In an interview, COC president Marcel Aubut called the newly split apparel partnerships "complementary."
"Everyone agreed that one was the outfitter and one was high-performance apparel," he said.
Adidas has similar Olympics deals in 11 countries around the world, and was a highly visible brand during last summer's Olympic Games in London, thanks to a £100-million ($161.7-million) investment to be the exclusive sportswear partner of the event. Its Montreal agency Sid Lee was behind the high-profile Take the Stage campaign, which was part of the Olympics marketing machine that adidas AG credited last August for helping to boost its third-quarter sales amid an otherwise weak period for sportswear. Sales of its Olympics-licensed products recouped the German company's initial investment by the time those Games had finished.
"Team GB [Great Britain] gave us amazing visibility," adidas Group Canada president Jim Gabel said in an interview.
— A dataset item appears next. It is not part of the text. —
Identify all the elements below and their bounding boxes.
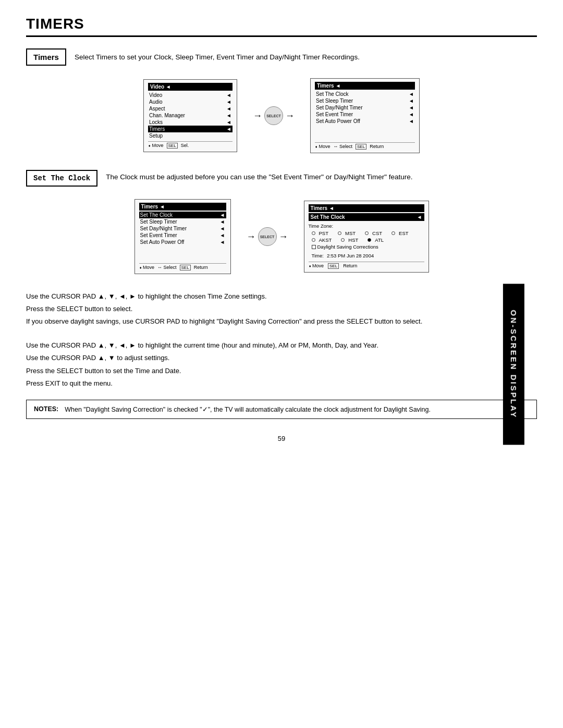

The company is making more than a $100-million investment in building infrastructure in Canada over the next three years, including a new distribution centre in Ontario and mini-shops within Sport Chek stores where the new collection will be sold in a dedicated space. The brand has been gaining market share in Canada in recent years, he said, and believes there are further opportunities to grow here.
HBC's current deal to supply opening and closing ceremony uniforms, podium outfits, and casual wear for athletes extends through 2020, and its line of clothing for the Winter Games in Sochi, Russia, will launch on Oct. 30. The company did not respond to questions about whether it regards this deal as a dilution of the value of the marketing partnership that previously was exclusive to HBC.
The high-performance line will be worn by COC athletes in training. The apparel supplier for uniforms worn on the field of play varies by sport, according to the COC – in hockey, for example, Team Canada is supplied by Nike.
Canadian Tire's Mr. Fulton said in an interview that he did not believe carving out a separate apparel deal would weaken the value of the COC's sponsorships.
"Some organizations do a horrible job of handing out too many categories against too many partnerships, and they dilute the value that you're investing," he said. "The COC has done a terrific job of carving out really clear categories and selling them to one group, and completely protecting your rights in that category."
The deal also specified that both Sport Chek and adidas continue their marketing around those athletes year-round, as well as during the Games, according to the COC.
"My personal sponsors, they stick around. But corporate sponsors, they typically sign on for the games and then disappear [after]," Erik Guay said in an interview. "This is different."
"Here we are with absolutely the best brands in sports, with Sport Chek and adidas," Mr. Aubut said. "...We don't want any more, hearing about the athletes just for two weeks ... we want to be sure they have complete visibility, every day of the year. Those partners make that difference."